[Collection entries]
────────

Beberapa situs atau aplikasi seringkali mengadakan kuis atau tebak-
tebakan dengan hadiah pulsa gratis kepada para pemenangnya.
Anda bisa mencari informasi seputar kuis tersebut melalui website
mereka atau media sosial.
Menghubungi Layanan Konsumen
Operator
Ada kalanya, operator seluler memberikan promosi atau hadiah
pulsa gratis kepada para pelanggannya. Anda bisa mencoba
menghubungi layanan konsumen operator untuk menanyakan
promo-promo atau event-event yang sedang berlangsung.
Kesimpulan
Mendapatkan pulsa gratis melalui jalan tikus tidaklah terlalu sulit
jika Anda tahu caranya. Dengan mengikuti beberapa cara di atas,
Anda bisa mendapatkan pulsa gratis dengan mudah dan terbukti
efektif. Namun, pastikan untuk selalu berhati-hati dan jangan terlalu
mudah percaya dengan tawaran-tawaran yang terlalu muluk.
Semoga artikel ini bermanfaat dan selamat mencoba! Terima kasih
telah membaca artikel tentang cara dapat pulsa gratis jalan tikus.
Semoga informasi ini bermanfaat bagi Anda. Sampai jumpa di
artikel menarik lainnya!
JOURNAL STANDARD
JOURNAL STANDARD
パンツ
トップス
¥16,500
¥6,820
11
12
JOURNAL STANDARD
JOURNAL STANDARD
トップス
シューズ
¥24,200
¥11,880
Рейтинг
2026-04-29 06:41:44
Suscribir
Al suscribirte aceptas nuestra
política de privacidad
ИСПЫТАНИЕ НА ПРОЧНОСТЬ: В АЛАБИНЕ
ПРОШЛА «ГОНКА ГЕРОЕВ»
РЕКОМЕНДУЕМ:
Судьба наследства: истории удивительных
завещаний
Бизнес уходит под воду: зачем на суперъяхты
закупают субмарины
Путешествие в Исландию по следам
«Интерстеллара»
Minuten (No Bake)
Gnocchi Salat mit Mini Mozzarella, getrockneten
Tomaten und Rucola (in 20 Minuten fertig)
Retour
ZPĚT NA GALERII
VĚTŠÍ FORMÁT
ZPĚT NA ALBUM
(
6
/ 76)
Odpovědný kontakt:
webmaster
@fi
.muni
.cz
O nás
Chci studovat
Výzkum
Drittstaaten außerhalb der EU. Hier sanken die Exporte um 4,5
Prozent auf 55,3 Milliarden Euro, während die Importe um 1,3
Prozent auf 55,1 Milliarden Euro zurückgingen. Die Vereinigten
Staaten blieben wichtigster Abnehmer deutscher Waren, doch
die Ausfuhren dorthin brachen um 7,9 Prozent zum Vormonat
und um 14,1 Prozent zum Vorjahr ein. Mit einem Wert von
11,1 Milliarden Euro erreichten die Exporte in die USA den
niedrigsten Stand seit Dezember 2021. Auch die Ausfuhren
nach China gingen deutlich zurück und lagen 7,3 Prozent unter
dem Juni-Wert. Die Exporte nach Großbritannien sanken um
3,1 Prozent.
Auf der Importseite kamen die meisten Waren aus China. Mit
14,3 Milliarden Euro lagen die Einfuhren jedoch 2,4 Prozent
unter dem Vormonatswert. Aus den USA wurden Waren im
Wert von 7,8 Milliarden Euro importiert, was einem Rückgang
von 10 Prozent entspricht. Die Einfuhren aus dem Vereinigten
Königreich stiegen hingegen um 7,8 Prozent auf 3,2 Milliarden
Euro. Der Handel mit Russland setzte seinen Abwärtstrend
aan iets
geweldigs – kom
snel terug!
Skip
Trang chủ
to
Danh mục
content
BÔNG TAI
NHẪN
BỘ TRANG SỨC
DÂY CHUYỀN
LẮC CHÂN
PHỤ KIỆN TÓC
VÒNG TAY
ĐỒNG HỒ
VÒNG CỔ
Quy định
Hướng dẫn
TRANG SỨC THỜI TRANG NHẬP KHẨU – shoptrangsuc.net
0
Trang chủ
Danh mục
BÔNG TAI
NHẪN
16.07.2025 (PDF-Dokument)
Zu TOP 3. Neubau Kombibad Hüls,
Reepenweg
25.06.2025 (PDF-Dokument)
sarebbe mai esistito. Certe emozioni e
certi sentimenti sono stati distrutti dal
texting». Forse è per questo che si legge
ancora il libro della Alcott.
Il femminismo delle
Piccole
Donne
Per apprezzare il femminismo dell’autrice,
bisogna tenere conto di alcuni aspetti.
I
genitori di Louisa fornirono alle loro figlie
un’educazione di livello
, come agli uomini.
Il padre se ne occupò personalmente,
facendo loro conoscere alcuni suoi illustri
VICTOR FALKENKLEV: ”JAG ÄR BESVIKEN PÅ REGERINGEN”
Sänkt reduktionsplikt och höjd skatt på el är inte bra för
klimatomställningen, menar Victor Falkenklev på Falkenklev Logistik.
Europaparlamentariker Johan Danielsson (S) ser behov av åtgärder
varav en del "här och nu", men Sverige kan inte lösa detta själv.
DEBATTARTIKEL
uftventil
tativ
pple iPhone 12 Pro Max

────────

> _What the task asks_:
Once more, write out all of the entries above exactly.

> _Reply_:
Beberapa situs atau aplikasi seringkali mengadakan kuis atau tebak-
tebakan dengan hadiah pulsa gratis kepada para pemenangnya.
Anda bisa mencari informasi seputar kuis tersebut melalui website
mereka atau media sosial.
Menghubungi Layanan Konsumen
Operator
Ada kalanya, operator seluler memberikan promosi atau hadiah
pulsa gratis kepada para pelanggannya. Anda bisa mencoba
menghubungi layanan konsumen operator untuk menanyakan
promo-promo atau event-event yang sedang berlangsung.
Kesimpulan
Mendapatkan pulsa gratis melalui jalan tikus tidaklah terlalu sulit
jika Anda tahu caranya. Dengan mengikuti beberapa cara di atas,
Anda bisa mendapatkan pulsa gratis dengan mudah dan terbukti
efektif. Namun, pastikan untuk selalu berhati-hati dan jangan terlalu
mudah percaya dengan tawaran-tawaran yang terlalu muluk.
Semoga artikel ini bermanfaat dan selamat mencoba! Terima kasih
telah membaca artikel tentang cara dapat pulsa gratis jalan tikus.
Semoga informasi ini bermanfaat bagi Anda. Sampai jumpa di
artikel menarik lainnya!
JOURNAL STANDARD
JOURNAL STANDARD
パンツ
トップス
¥16,500
¥6,820
11
12
JOURNAL STANDARD
JOURNAL STANDARD
トップス
シューズ
¥24,200
¥11,880
Рейтинг
2026-04-29 06:41:44
Suscribir
Al suscribirte aceptas nuestra
política de privacidad
ИСПЫТАНИЕ НА ПРОЧНОСТЬ: В АЛАБИНЕ
ПРОШЛА «ГОНКА ГЕРОЕВ»
РЕКОМЕНДУЕМ:
Судьба наследства: истории удивительных
завещаний
Бизнес уходит под воду: зачем на суперъяхты
закупают субмарины
Путешествие в Исландию по следам
«Интерстеллара»
Minuten (No Bake)
Gnocchi Salat mit Mini Mozzarella, getrockneten
Tomaten und Rucola (in 20 Minuten fertig)
Retour
ZPĚT NA GALERII
VĚTŠÍ FORMÁT
ZPĚT NA ALBUM
(
6
/ 76)
Odpovědný kontakt:
webmaster
@fi
.muni
.cz
O nás
Chci studovat
Výzkum
Drittstaaten außerhalb der EU. Hier sanken die Exporte um 4,5
Prozent auf 55,3 Milliarden Euro, während die Importe um 1,3
Prozent auf 55,1 Milliarden Euro zurückgingen. Die Vereinigten
Staaten blieben wichtigster Abnehmer deutscher Waren, doch
die Ausfuhren dorthin brachen um 7,9 Prozent zum Vormonat
und um 14,1 Prozent zum Vorjahr ein. Mit einem Wert von
11,1 Milliarden Euro erreichten die Exporte in die USA den
niedrigsten Stand seit Dezember 2021. Auch die Ausfuhren
nach China gingen deutlich zurück und lagen 7,3 Prozent unter
dem Juni-Wert. Die Exporte nach Großbritannien sanken um
3,1 Prozent.
Auf der Importseite kamen die meisten Waren aus China. Mit
14,3 Milliarden Euro lagen die Einfuhren jedoch 2,4 Prozent
unter dem Vormonatswert. Aus den USA wurden Waren im
Wert von 7,8 Milliarden Euro importiert, was einem Rückgang
von 10 Prozent entspricht. Die Einfuhren aus dem Vereinigten
Königreich stiegen hingegen um 7,8 Prozent auf 3,2 Milliarden
Euro. Der Handel mit Russland setzte seinen Abwärtstrend
aan iets
geweldigs – kom
snel terug!
Skip
Trang chủ
to
Danh mục
content
BÔNG TAI
NHẪN
BỘ TRANG SỨC
DÂY CHUYỀN
LẮC CHÂN
PHỤ KIỆN TÓC
VÒNG TAY
ĐỒNG HỒ
VÒNG CỔ
Quy định
Hướng dẫn
TRANG SỨC THỜI TRANG NHẬP KHẨU – shoptrangsuc.net
0
Trang chủ
Danh mục
BÔNG TAI
NHẪN
16.07.2025 (PDF-Dokument)
Zu TOP 3. Neubau Kombibad Hüls,
Reepenweg
25.06.2025 (PDF-Dokument)
sarebbe mai esistito. Certe emozioni e
certi sentimenti sono stati distrutti dal
texting». Forse è per questo che si legge
ancora il libro della Alcott.
Il femminismo delle
Piccole
Donne
Per apprezzare il femminismo dell’autrice,
bisogna tenere conto di alcuni aspetti.
I
genitori di Louisa fornirono alle loro figlie
un’educazione di livello
, come agli uomini.
Il padre se ne occupò personalmente,
facendo loro conoscere alcuni suoi illustri
VICTOR FALKENKLEV: ”JAG ÄR BESVIKEN PÅ REGERINGEN”
Sänkt reduktionsplikt och höjd skatt på el är inte bra för
klimatomställningen, menar Victor Falkenklev på Falkenklev Logistik.
Europaparlamentariker Johan Danielsson (S) ser behov av åtgärder
varav en del "här och nu", men Sverige kan inte lösa detta själv.
DEBATTARTIKEL
uftventil
tativ
pple iPhone 12 Pro Max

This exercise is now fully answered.